Posted by Zachary D. Schorr, Schorr Law, APC, 310-954-1877, zschorr@schorr-law.com
April 2, 2009
I just got word today, that my seminar on how to prepare for commercial real estate leasing disputes is now available for purchase. Visit researchandmarkets.com for more information.
The seminar is available for viewing on your computer or ipod. We This is good timing as we are seeing a rise in commercial real estate disputes based on the current market. I expect this to remain a hotbed of activity while business continue to struggle.
For more information, please contact us at 310-954-1877 or info@schorr-law.com.
March 11, 2009
I discovered this morning that I was quoted on an affiliate website of the Philadephia Inquirer and the Philadelphia Daily News. The article, Having a Good Landlord Tenant Relationship, deals with issues facing both landlords and tenants.
In the article, I am quoted on several issues dealing with preserving and protecting both the landlord and tenant’s rights in leasing disputes. The goal is always to resovle the situation amicably. If the parties cannot reach an amicable resolution, then I try to give sound advice on preparing for litigation and trial.
Posted by Zachary D. Schorr, Schorr Law, APC, 323-658-8196, info@schorr-law.com.
February 25, 2009
The California Court of Appeals (3rd District) recently issued an opinion in Muzzi v. Bel Air Mart finding that Bel Air Mart, an anchor tenant on a commercial lease with Muzzi was not permitted to use common area parking spaces for food racks, pallets, an oil recycling bin and broken shopping carts despite provisions in their commercial lease allowing the use of common areas for the loading and unloading of merchandise. This opinion overruled the trial court’ s decision.
The Court of Appeals found that these items were left in the parking spaces far beyond any time associated with the actual loading and unloading of merchandise.
More specifically, the Court of Appeals found:
“”None of these uses involves the “loading and unloading of merchandise” as contemplated by the lease. These items were not placed in parking spaces a reasonable time before they were picked up; the parking spaces were permanently used for the storage of these items. By keeping items in these spaces, Bel Air appropriated these parking spaces to the exclusion of anyone else. The fact that few cars parked in this part of the shopping center is irrelevant (particularly given that Bel Air’s use of this area made this a less-than-desirable place to park).

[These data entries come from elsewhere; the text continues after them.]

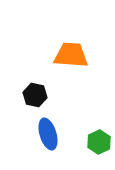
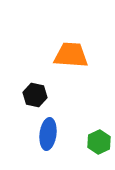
blue ellipse: rotated 24 degrees clockwise
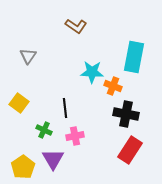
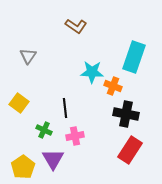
cyan rectangle: rotated 8 degrees clockwise
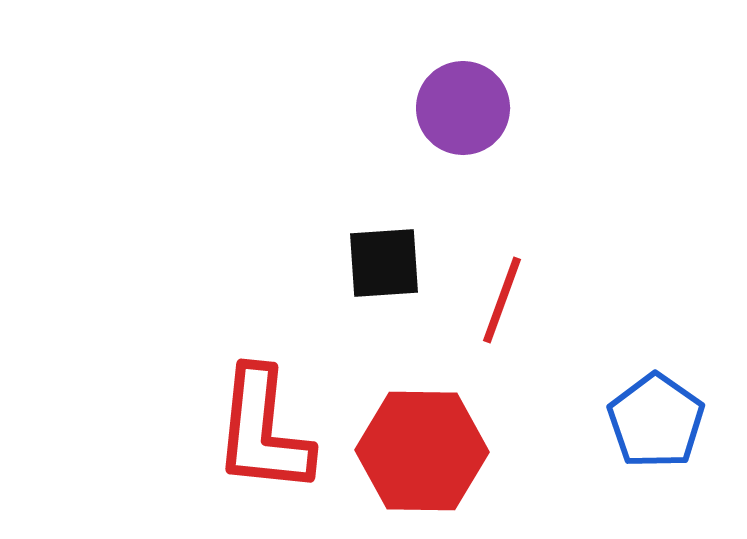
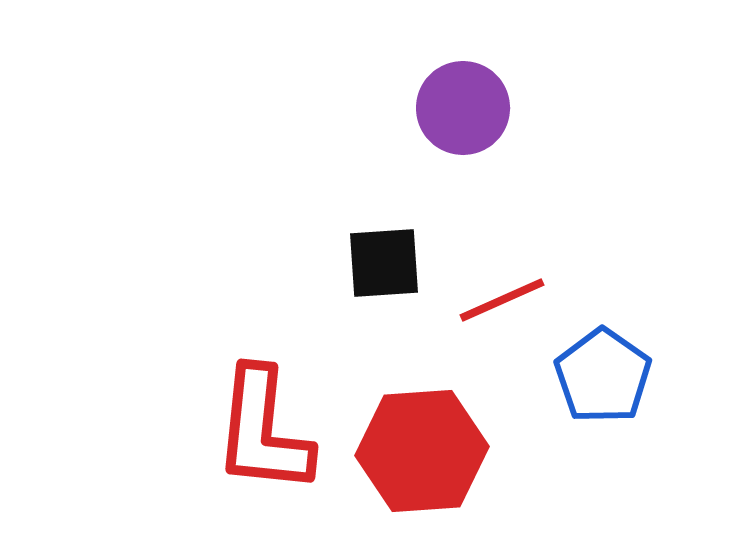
red line: rotated 46 degrees clockwise
blue pentagon: moved 53 px left, 45 px up
red hexagon: rotated 5 degrees counterclockwise
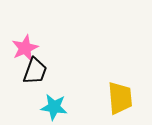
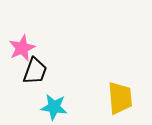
pink star: moved 3 px left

Under the lease, Bel Air had the right to nonexclusive use of these parking areas; it had no authority to commandeer these spaces for its own storage purposes.”
In other words, Bel Air’s exclusive and continuing use of these parking spaces violated its commercial lease.
February 24, 2009
As an active litigator in Los Angeles County, I would like to see the Los Angeles County Superior Court embrace online court filings. In my opinion, there are many benefits to online filing. Consider just a few:
1. Ease the burden on the court on scanning incoming documents. Currently the central district scans incoming documents and makes them available to the public online for a fee.
2. Allow parties to have instant access to filed documents.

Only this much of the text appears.